Un duo avec Alessandro Michele pour réactiver le désir
Le nouveau PDG formera un tandem avec Alessandro Michele, directeur de la création arrivé en 2024. Leur feuille de route porte sur la consolidation de l’ADN couture, un langage visuel immédiatement reconnaissable et une exécution commerciale plus précise, collection par collection. Après des débuts contrastés en magasin, l’objectif est de convertir l’énorme capital culturel de la maison en traction commerciale durable, sans renier la poésie propre à Valentino.
Où en est la maison
En 2024, Valentino a enregistré une légère érosion de ses revenus et de sa rentabilité, reflet d’un cycle mondial plus exigeant et d’un calendrier créatif en transition. La mission de Riccardo Bellini consiste à relever la valeur perçue, affiner la distribution, protéger les prix et rythmer les animations retail. Il s’agit aussi de ré-harmoniser la couture, la maroquinerie et les accessoires afin que l’ensemble parle d’une même voix, des salons privés à l’e-commerce.

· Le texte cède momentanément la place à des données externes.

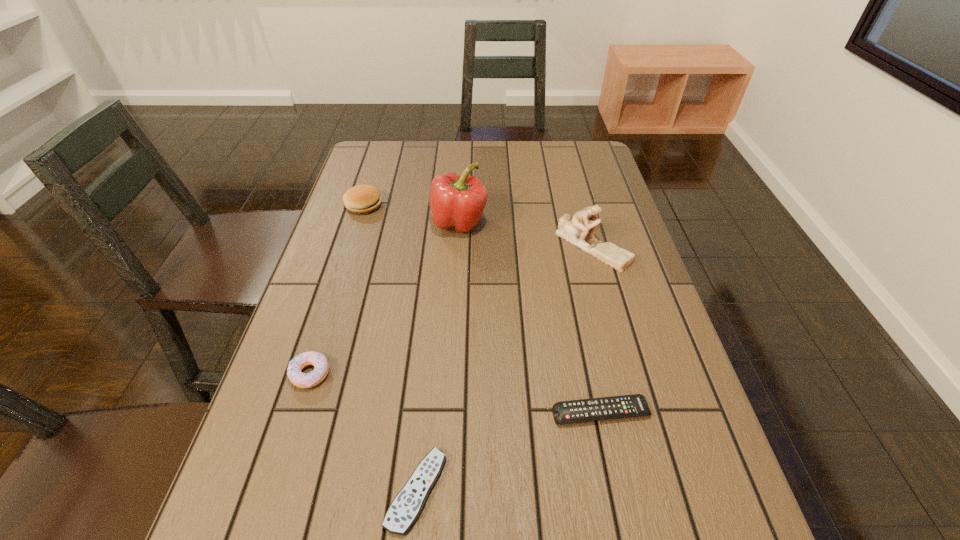 The width and height of the screenshot is (960, 540). In order to click on free space at the left edge in this screenshot , I will do click(x=341, y=354).

The width and height of the screenshot is (960, 540). I want to click on free region at the right edge of the desktop, so click(x=606, y=220).

At what (x,y) coordinates should I click in order to perform the action: click on vacant area at the far left corner of the desktop. Please return your answer as a coordinate pair (x, y). Looking at the image, I should click on (395, 151).

Locate an element on the screen. Image resolution: width=960 pixels, height=540 pixels. free space between the fifth shortest object and the farther remote control is located at coordinates (597, 329).

Where is `empty space that is in between the left remote control and the fifth farthest object`? empty space that is in between the left remote control and the fifth farthest object is located at coordinates (509, 451).

Locate an element on the screen. The image size is (960, 540). vacant point located between the second tallest object and the farther remote control is located at coordinates (597, 329).

Locate an element on the screen. This screenshot has width=960, height=540. free point between the fifth shortest object and the tallest object is located at coordinates (525, 234).

The width and height of the screenshot is (960, 540). What are the coordinates of `vacant space that is in between the patty and the third shortest object` in the screenshot? It's located at (337, 289).

The height and width of the screenshot is (540, 960). What are the coordinates of `unoccupied area between the tallest object and the patty` in the screenshot? It's located at (411, 214).

The width and height of the screenshot is (960, 540). Find the location of `vacant point located between the doughnut and the figurine`. vacant point located between the doughnut and the figurine is located at coordinates (451, 309). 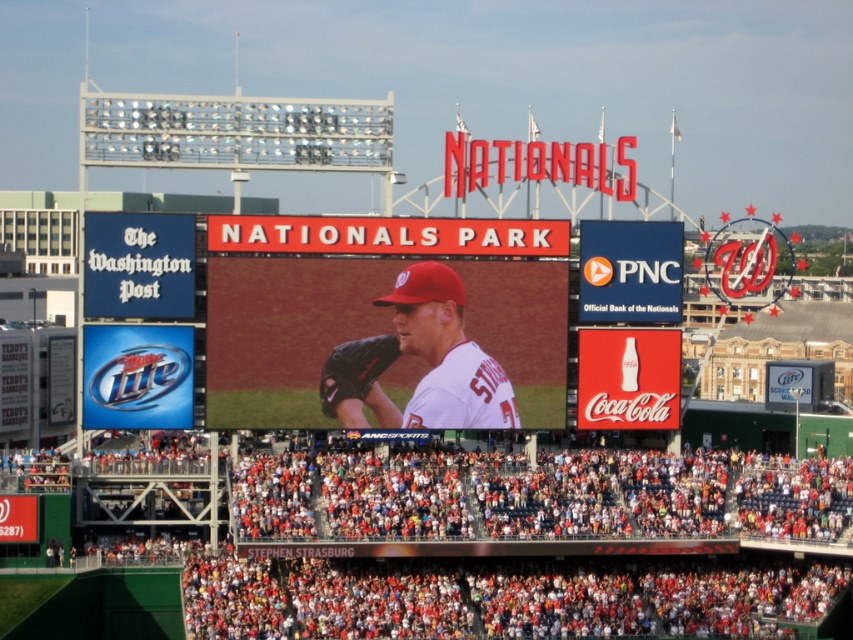 You are a photographer standing at the edge of the field at Nationals Park. You want to take a photo of the white matte baseball uniform at center and the black leather glove at center. If your camera can focus on objects within a 5 feet range, will both items be in focus?

The distance between the white matte baseball uniform at center and the black leather glove at center is 5.02 feet, which is slightly beyond the camera focus range of 5 feet. Therefore, both items may not be in focus simultaneously.

You are a photographer standing at the center of Nationals Park. You want to take a photo of the white matte baseball uniform at center. Where should you point your camera?

You should point your camera at point [424,358] to capture the white matte baseball uniform at center.

You are a photographer at Nationals Park and need to capture a clear shot of both the white matte scoreboard at center and the white matte baseball uniform at center. Since you want to emphasize the scoreboard, which object should you focus on first and why?

You should focus on the white matte scoreboard at center first because it is bigger than the white matte baseball uniform at center, making it the more prominent subject in the scene. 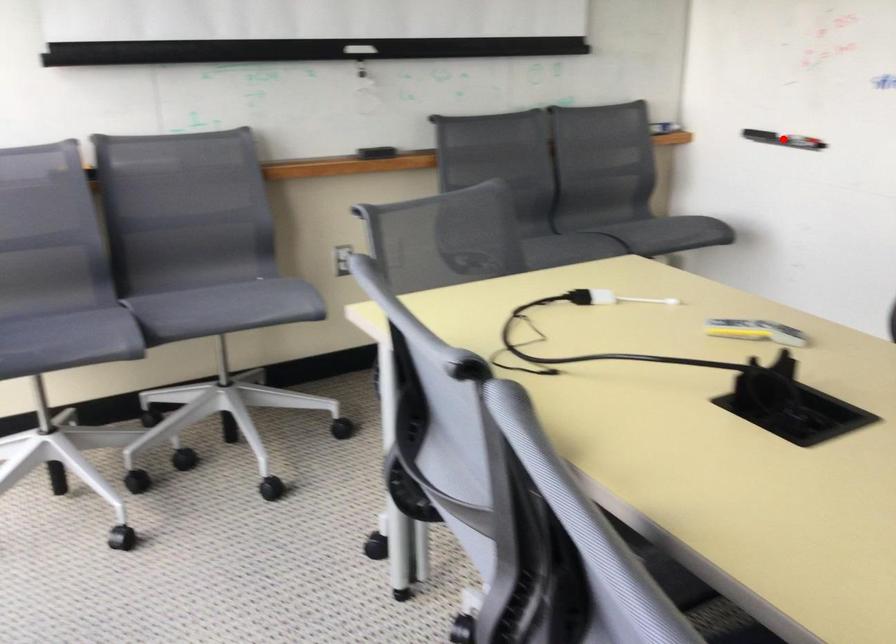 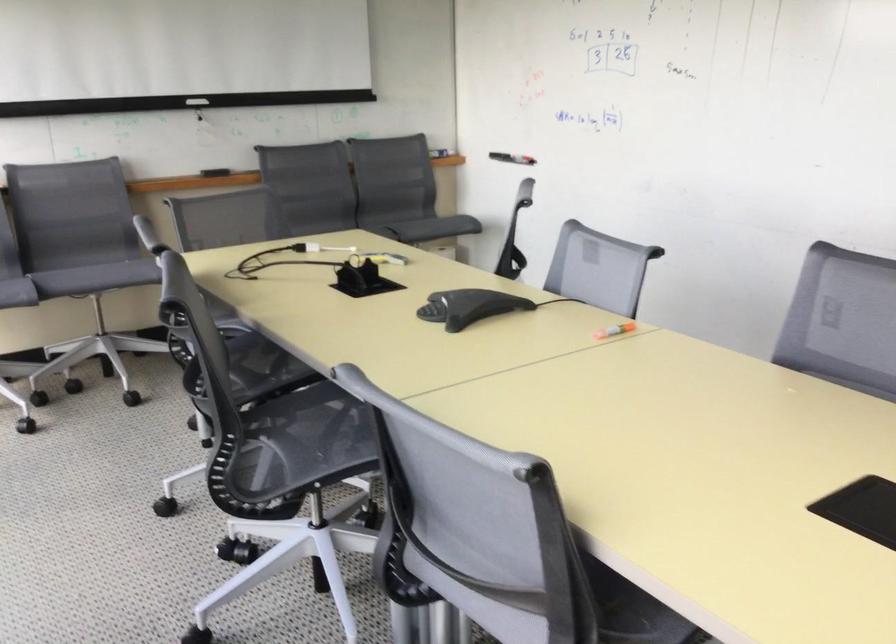 Question: I am providing you with two images of the same scene from different viewpoints. A red point is marked on the first image. Can you still see the location of the red point in image 2?

Choices:
 (A) Yes
 (B) No

Answer: (B) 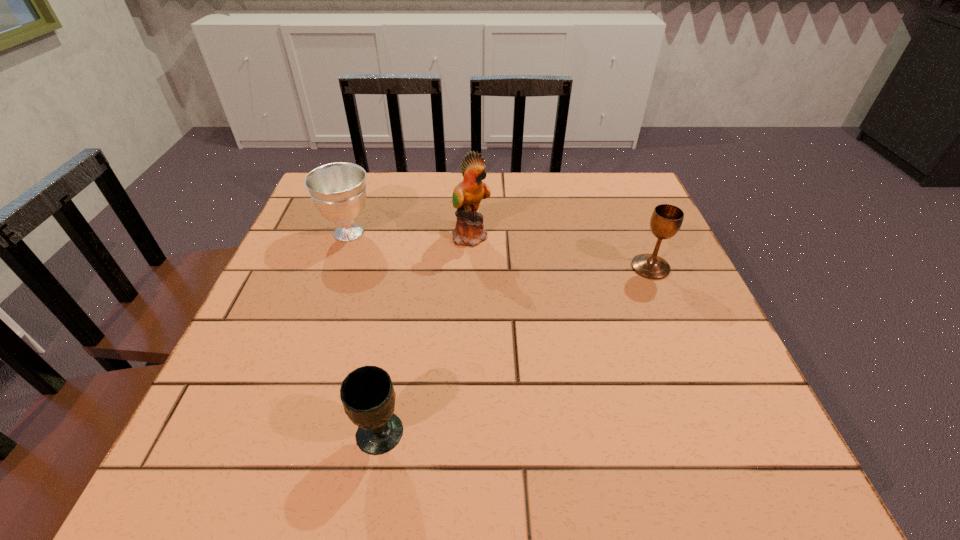 Image resolution: width=960 pixels, height=540 pixels. I want to click on the second object from right to left, so click(x=469, y=231).

The height and width of the screenshot is (540, 960). Identify the location of the tallest object. (469, 231).

Where is `the farthest chalice`? the farthest chalice is located at coordinates (338, 190).

I want to click on the leftmost chalice, so coord(338,190).

Where is `the rightmost object`? the rightmost object is located at coordinates (666, 220).

The height and width of the screenshot is (540, 960). In order to click on the third farthest object in this screenshot , I will do `click(666, 220)`.

At what (x,y) coordinates should I click in order to perform the action: click on the nearest object. Please return your answer as a coordinate pair (x, y). Looking at the image, I should click on (367, 394).

Locate an element on the screen. This screenshot has width=960, height=540. the nearest chalice is located at coordinates (367, 394).

Locate an element on the screen. This screenshot has width=960, height=540. vacant space located on the front-facing side of the tallest object is located at coordinates (618, 236).

Find the location of a particular element. The image size is (960, 540). vacant space located 0.390m on the front of the leftmost chalice is located at coordinates (293, 391). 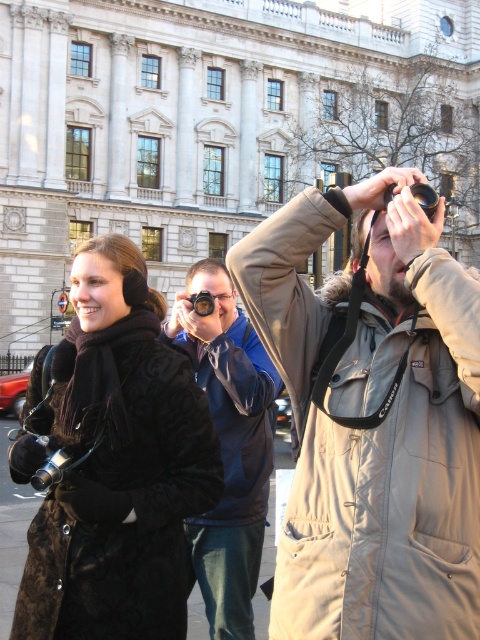 You are a photographer trying to capture a photo of the two people in the scene. The tan fabric coat at upper right and the black fur coat at center are both in your viewfinder. Which coat should you focus on if you want to include both in the frame without moving the camera?

You should focus on the black fur coat at center because the tan fabric coat at upper right is located above it, allowing both to be in the frame by centering on the lower coat.

What is the exact location of the tan fabric coat at upper right in the image?

The tan fabric coat at upper right is located at point [375,426]. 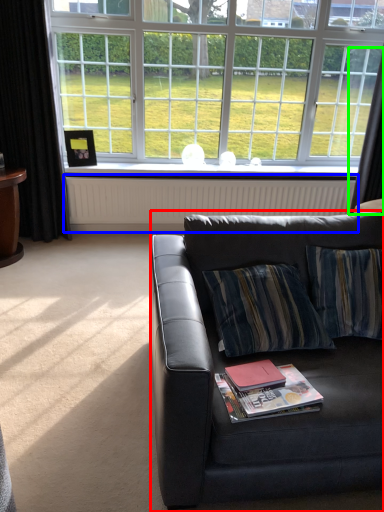 Question: Estimate the real-world distances between objects in this image. Which object is farther from studio couch (highlighted by a red box), radiator (highlighted by a blue box) or curtain (highlighted by a green box)?

Choices:
 (A) radiator
 (B) curtain

Answer: (B)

Les chantiers prioritaires du nouveau PDG
- Premier chantier. l’offre. Renforcer les signatures haute couture et cocktail, clarifier les piliers de maroquinerie, cadrer les volumes et les coloramas par région.
- Deuxième chantier. la distribution. Optimiser la présence sélective, densifier les flagships à fort potentiel, élever l’hospitalité et le service après vente, améliorer la conversion digitale.

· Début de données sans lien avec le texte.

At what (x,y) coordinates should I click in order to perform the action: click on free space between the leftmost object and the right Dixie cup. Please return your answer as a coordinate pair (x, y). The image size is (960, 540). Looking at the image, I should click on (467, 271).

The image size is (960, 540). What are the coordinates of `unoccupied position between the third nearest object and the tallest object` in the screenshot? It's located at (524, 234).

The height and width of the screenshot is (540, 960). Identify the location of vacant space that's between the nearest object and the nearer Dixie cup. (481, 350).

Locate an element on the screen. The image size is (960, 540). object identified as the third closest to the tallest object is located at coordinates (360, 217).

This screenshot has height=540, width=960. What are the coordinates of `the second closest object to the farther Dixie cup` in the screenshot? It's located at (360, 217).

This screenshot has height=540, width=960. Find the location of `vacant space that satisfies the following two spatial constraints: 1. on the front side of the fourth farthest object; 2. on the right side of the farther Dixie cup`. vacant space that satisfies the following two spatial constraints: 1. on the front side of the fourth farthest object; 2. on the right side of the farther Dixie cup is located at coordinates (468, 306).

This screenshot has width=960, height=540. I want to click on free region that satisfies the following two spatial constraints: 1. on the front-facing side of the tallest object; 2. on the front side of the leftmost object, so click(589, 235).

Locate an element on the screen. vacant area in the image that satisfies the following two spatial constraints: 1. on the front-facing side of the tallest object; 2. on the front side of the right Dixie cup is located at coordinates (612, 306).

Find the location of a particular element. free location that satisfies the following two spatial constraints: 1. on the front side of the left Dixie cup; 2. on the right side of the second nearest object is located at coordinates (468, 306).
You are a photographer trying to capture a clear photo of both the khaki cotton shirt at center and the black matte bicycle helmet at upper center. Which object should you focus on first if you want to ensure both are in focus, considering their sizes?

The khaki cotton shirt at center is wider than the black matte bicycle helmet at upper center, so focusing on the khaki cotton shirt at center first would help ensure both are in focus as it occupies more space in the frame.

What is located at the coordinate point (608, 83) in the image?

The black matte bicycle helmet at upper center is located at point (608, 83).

- Troisième chantier. la désirabilité. Événements haute couture, expositions, collaborations culturelles pertinentes, contenus éditoriaux qui racontent la main, la matière et le temps long. Ces leviers, combinés, doivent restaurer une dynamique saine de sell through.

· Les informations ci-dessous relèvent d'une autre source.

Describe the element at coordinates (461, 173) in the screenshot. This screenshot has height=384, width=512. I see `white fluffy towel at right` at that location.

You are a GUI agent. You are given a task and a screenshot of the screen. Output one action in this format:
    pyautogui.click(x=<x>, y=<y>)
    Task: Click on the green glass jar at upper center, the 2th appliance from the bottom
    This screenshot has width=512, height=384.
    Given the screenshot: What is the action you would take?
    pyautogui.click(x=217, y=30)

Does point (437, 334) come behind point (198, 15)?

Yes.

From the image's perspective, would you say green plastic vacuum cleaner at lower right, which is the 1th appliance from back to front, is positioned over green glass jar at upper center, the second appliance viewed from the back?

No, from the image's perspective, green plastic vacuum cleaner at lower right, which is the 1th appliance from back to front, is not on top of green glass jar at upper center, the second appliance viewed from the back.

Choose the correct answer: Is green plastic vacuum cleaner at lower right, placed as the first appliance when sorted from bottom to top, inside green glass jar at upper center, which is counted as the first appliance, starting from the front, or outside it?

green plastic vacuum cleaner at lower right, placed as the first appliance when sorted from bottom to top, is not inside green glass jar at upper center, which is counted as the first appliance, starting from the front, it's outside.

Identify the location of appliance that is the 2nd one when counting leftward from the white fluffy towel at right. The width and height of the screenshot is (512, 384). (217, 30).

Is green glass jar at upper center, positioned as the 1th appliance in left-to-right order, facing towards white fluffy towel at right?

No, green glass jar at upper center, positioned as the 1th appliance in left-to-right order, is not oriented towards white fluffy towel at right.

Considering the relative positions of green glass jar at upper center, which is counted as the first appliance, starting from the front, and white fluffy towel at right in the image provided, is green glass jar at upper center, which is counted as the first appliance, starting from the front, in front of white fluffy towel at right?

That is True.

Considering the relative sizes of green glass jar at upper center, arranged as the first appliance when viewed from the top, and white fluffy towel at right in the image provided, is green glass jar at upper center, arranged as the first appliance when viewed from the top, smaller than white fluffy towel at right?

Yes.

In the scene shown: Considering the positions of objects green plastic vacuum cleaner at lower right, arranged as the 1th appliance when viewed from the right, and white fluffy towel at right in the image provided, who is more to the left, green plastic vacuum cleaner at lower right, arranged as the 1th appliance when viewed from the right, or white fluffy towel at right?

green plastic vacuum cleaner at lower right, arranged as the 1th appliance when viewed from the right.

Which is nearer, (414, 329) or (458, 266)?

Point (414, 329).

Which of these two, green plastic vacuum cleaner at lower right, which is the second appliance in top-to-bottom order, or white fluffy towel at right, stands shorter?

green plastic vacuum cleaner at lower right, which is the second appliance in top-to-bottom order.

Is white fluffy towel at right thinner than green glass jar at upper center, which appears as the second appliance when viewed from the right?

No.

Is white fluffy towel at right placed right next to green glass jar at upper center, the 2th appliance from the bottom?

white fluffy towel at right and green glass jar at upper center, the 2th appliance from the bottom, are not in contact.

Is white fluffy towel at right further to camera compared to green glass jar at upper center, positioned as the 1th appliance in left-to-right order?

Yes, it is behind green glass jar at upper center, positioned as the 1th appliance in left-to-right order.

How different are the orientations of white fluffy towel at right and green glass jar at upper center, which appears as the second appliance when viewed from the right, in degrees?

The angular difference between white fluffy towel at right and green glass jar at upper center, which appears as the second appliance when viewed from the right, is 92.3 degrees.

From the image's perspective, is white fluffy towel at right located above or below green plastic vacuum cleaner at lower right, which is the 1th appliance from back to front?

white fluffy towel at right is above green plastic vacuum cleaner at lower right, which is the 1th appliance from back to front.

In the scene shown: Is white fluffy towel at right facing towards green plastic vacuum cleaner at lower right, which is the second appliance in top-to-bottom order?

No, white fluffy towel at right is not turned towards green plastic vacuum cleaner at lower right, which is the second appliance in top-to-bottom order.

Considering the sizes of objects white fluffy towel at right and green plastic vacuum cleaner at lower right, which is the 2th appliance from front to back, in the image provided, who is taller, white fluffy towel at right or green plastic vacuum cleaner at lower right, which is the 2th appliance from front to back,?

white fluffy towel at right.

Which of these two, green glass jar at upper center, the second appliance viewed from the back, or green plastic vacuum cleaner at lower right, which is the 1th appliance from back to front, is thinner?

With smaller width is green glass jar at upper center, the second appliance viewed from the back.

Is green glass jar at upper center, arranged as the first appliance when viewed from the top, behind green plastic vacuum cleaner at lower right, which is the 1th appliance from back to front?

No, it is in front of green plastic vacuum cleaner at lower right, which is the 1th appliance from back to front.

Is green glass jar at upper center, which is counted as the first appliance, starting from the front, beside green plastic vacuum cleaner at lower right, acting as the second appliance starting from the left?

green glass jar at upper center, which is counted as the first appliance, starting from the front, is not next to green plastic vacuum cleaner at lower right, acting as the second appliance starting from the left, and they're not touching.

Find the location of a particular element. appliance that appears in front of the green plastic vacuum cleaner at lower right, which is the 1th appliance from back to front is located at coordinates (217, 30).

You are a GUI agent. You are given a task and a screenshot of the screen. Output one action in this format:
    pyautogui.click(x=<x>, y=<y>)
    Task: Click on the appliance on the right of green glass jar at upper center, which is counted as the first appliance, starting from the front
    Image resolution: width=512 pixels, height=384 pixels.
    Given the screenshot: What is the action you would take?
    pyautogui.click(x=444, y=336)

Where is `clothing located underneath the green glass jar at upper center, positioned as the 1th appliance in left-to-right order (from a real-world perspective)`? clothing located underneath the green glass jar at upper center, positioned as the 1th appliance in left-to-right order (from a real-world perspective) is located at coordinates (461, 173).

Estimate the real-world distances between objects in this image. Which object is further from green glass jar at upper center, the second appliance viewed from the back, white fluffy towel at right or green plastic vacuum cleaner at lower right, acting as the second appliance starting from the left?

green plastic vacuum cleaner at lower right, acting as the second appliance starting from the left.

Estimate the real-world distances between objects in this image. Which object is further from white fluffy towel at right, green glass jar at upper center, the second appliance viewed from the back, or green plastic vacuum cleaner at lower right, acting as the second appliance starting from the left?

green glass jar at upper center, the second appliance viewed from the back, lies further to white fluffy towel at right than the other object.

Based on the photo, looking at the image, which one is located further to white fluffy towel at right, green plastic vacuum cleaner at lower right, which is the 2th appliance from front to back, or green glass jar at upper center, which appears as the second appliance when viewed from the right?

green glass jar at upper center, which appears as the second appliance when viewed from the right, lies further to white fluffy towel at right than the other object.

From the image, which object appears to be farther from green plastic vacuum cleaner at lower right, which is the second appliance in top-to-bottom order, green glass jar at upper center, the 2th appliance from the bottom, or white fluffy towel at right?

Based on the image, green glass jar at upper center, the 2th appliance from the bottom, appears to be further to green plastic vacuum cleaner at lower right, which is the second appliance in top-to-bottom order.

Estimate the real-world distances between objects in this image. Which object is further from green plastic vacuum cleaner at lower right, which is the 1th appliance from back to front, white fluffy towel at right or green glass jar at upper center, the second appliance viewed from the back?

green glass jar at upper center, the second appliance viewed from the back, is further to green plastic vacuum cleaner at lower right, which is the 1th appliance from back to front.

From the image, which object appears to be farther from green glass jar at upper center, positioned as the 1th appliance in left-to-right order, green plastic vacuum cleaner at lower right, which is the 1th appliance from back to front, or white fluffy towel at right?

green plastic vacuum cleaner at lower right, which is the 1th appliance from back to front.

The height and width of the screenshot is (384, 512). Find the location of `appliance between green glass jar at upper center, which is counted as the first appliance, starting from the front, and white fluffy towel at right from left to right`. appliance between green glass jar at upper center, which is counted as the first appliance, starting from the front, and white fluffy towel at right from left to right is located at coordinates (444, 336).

Une gouvernance à la croisée des chemins Kering et Mayhoola
Le contexte propriétaire fera l’objet d’une attention soutenue. Kering a posé un premier jalon capitalistique, tandis que Mayhoola conserve une position de contrôle à court terme. Le choix de Riccardo Bellini envoie un signal de continuité opérationnelle vis à vis de l’actionnaire historique, tout en gardant ouvertes les options stratégiques liées à l’accord de 2023. Pour la maison, l’enjeu est de travailler au présent, avec une lecture claire des priorités, sans dépendre du tempo des transactions.
Impact pour les clients et pour le réseau
Côté client, l’attente est limpide. des produits plus lisibles, un style immédiatement Valentino, des services qui élèvent l’expérience. Côté réseau, les partenaires attendent une saisonnalité plus incarnée, des lancements mieux cadencés, des assortiments calibrés ville par ville. La réussite du duo Riccardo Bellini et Alessandro Michele se mesurera autant à la cohérence des vitrines qu’à la constance des réassorts, à la qualité des détails en boutique qu’à la clarté du discours en ligne.
Ce que révèle la séquence
La décision de nommer Riccardo Bellini confirme la capacité de Valentino à attirer des profils de dirigeant rompus aux cycles du luxe et aux arbitrages du retail international. Dans une industrie en recomposition, cette gouvernance vise la précision plus que la surenchère. Si la maison parvient à aligner création, offre, distribution et communication, elle a toutes les cartes pour transformer un patrimoine culturel immense en croissance durable.